With war in Iraq looming, local teachers recognize that history is happening around them and want to make sure their students do too.

Students in Liane Davis-Kling’s history and government classes participated in an exit poll as they left class at Moffat County High School Friday.

Two questions were asked of the students.



One was whether Saddam would flee Iraq within the 48-hour time frame that President George W. Bush has been given to him. To that question, a majority of the students said “no.”.

The other question was whether the United States should take military action, to which a majority of the students said “yes.”



Davis-Kling said she encourages her students to keep up on what’s happening with the conflict and said her approach to instructing her students has not changed since the chances of war began escalating.

She said she and her students have held discussions at the beginning of class about foreign affairs off and on since Sept. 11, a year and a half ago.

Most of her students come with questions, and are quite interested in what is happening, she said.

“They’re not blowing it off,” she said. “They’re concerned.”

The conflict in Iraq is somewhat timely for eighth-grade American History teacher Elisa Townsend.

“We just started talking about the 1990s and what happened in Iraq in 1990 and 1991,” she said. “We talk about what’s different and what’s the same. It just fit right in.”

Townsend said she has to keep up on her current events so she can field questions from students when they come into class asking about the latest developments.

“There’s a lot of standing up and saying, ‘I heard this and I heard that,'” she said. “I have to stay up to date with things.”

But she said she tries not to make a big issue out of the war in class.

“It’s a delicate subject,” she said. “It’s possible that some of these kids have relatives there.
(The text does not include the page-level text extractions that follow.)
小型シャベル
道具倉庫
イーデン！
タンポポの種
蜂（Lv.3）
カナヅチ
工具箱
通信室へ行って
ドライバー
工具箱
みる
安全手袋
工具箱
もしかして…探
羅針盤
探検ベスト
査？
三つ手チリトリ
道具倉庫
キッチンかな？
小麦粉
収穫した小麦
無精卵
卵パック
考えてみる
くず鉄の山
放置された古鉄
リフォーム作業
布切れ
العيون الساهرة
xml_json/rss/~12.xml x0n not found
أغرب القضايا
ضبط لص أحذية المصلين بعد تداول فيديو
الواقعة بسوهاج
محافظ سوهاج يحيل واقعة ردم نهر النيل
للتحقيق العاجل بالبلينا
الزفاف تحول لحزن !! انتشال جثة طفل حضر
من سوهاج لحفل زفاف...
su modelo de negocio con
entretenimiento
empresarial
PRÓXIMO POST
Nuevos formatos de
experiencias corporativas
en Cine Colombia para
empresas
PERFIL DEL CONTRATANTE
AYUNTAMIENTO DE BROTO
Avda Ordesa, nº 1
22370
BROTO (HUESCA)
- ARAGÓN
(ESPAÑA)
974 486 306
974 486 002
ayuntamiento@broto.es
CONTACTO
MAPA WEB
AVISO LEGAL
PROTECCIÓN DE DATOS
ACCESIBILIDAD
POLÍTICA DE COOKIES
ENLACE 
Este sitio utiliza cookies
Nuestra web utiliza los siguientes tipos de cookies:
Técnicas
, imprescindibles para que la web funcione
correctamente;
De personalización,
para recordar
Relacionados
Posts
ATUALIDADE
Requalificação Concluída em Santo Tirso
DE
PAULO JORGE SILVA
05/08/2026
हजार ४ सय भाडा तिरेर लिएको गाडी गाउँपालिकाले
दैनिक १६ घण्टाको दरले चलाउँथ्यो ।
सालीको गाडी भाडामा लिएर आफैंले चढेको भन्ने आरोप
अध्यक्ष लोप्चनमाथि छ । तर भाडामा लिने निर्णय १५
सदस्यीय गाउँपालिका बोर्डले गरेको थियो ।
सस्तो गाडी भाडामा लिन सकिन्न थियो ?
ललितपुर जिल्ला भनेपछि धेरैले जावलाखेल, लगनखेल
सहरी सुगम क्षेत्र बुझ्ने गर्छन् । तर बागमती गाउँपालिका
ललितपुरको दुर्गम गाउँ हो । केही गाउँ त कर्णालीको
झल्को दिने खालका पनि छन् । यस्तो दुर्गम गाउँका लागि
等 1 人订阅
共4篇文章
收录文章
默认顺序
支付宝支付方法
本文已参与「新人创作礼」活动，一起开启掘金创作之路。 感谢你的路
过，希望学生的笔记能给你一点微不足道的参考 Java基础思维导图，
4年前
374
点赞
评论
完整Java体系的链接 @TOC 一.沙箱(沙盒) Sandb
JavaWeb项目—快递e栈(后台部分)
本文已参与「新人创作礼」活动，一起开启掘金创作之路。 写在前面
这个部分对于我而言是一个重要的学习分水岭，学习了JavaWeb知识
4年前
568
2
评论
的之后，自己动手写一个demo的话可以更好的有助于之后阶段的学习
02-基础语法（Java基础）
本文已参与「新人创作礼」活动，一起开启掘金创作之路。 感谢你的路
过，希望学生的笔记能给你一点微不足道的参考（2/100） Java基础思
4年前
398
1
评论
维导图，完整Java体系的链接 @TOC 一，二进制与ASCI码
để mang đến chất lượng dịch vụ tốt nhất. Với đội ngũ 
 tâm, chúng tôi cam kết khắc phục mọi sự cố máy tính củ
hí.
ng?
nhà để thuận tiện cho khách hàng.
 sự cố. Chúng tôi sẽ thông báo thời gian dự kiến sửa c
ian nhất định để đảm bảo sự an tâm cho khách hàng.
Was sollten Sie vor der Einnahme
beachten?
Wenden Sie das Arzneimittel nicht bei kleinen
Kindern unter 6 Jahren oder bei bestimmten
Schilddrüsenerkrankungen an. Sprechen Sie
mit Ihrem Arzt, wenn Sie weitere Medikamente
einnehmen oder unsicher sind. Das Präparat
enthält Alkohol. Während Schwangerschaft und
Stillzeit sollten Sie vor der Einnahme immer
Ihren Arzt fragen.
I try not to get too much into it. These kids are still pretty young.”

Gail Petch, a third-grade teacher at Sunset Elementary School, said she also answers questions from her students as they are asked.

“The big thing is to pull out a map and show them how far away it is,” she said. “I try to be honest with them but I don’t want to scare them either. I try to let them know they’re safe here and just give them the facts.”

Petch said the most frequent question students have is “why?”

“I try to put it to them as everyone has a choice and in the opinion of the United States, Saddam has made poor choices,” she said. “And now he has to face the consequences. Kids understand consequences.”